*** Opening ENTRIES SHOWN ***

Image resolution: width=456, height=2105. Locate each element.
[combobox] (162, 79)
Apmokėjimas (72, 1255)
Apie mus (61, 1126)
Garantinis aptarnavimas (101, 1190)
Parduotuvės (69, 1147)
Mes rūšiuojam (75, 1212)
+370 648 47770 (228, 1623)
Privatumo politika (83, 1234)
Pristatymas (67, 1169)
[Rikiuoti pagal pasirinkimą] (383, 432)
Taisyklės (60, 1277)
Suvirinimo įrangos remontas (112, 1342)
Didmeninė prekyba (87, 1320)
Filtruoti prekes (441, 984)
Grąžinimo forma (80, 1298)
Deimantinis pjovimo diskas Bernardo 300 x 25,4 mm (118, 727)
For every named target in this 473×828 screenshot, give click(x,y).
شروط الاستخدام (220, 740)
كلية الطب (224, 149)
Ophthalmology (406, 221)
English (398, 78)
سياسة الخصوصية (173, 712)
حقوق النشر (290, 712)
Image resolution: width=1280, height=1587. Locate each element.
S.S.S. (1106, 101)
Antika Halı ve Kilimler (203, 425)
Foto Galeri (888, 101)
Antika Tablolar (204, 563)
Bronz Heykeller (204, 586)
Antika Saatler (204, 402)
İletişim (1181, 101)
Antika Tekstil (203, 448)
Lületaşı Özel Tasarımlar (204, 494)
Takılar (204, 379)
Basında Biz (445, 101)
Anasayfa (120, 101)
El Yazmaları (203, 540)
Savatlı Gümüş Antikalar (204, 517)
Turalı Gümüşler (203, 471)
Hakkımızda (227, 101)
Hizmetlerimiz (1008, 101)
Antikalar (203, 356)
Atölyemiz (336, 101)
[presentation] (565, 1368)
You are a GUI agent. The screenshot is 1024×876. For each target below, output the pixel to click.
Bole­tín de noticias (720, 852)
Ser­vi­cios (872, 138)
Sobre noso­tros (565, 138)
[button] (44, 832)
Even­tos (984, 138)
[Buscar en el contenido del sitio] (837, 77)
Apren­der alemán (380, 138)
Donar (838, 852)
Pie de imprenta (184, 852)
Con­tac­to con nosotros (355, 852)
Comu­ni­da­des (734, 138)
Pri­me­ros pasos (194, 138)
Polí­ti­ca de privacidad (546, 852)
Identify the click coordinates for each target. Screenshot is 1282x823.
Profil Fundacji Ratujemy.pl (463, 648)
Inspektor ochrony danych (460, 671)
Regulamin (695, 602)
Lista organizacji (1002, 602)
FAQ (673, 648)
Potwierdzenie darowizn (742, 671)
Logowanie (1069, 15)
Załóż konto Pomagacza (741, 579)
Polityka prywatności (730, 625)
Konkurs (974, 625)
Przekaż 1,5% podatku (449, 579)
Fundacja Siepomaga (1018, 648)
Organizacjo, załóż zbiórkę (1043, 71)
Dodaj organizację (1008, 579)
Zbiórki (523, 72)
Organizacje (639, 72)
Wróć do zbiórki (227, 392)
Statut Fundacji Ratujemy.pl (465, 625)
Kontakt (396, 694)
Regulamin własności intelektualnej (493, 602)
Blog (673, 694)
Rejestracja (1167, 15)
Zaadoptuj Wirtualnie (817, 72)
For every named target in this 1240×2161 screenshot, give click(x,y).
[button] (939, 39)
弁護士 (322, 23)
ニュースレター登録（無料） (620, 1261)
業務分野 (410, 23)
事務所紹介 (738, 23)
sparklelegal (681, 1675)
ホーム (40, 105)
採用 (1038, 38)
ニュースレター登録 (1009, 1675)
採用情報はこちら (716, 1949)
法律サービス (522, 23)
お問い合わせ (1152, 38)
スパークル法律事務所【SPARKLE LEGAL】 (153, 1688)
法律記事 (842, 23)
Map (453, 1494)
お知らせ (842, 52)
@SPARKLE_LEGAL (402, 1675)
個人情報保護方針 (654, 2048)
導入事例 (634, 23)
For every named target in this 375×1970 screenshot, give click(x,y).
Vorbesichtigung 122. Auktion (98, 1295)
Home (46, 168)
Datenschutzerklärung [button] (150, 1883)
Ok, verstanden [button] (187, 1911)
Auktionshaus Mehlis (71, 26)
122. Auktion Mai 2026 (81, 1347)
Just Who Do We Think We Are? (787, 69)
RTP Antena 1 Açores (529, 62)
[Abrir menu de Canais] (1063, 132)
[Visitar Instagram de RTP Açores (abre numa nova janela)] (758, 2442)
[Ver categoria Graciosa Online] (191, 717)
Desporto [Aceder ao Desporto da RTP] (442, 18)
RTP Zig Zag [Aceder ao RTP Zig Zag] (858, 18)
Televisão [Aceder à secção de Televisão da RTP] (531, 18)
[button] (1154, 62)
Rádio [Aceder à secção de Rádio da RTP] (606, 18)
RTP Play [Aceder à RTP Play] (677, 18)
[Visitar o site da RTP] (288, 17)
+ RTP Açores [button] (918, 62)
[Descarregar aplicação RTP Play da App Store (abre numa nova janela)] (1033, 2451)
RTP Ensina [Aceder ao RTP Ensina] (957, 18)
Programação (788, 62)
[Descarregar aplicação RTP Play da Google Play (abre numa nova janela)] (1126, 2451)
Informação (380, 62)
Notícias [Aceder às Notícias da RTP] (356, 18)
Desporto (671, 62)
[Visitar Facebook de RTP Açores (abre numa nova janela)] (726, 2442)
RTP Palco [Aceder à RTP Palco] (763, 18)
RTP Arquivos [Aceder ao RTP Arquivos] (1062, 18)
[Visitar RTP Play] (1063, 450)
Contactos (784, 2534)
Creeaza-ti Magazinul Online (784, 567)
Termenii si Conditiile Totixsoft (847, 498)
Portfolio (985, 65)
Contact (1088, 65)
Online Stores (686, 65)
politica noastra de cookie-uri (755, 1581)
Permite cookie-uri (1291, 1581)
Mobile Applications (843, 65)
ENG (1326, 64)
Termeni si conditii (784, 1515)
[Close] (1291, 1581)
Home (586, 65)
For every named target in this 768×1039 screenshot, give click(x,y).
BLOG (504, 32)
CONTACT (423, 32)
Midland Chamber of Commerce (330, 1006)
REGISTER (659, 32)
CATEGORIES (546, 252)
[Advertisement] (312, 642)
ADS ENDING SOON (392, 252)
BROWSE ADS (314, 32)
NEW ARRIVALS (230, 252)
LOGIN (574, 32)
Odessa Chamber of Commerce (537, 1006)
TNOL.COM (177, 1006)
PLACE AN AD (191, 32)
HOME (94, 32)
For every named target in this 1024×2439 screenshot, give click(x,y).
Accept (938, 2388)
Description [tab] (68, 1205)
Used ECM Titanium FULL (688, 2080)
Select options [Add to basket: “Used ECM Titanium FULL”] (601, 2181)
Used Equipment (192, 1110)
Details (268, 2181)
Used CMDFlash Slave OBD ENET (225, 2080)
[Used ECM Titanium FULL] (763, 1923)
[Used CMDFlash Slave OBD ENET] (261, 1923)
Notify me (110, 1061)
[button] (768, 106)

*** Closing ENTRIES SHOWN ***

◆ YOUR INSTRUCTIONS ◆
Would you print exactly, and only, the lines of the data above from the line with "Fundacja Siepomaga (1018, 648)" through the line with "Regulamin własności intelektualnej (493, 602)", inclusive?

◆ REPLY TO THE EXERCISE ◆
Fundacja Siepomaga (1018, 648)
Organizacjo, załóż zbiórkę (1043, 71)
Dodaj organizację (1008, 579)
Zbiórki (523, 72)
Organizacje (639, 72)
Wróć do zbiórki (227, 392)
Statut Fundacji Ratujemy.pl (465, 625)
Kontakt (396, 694)
Regulamin własności intelektualnej (493, 602)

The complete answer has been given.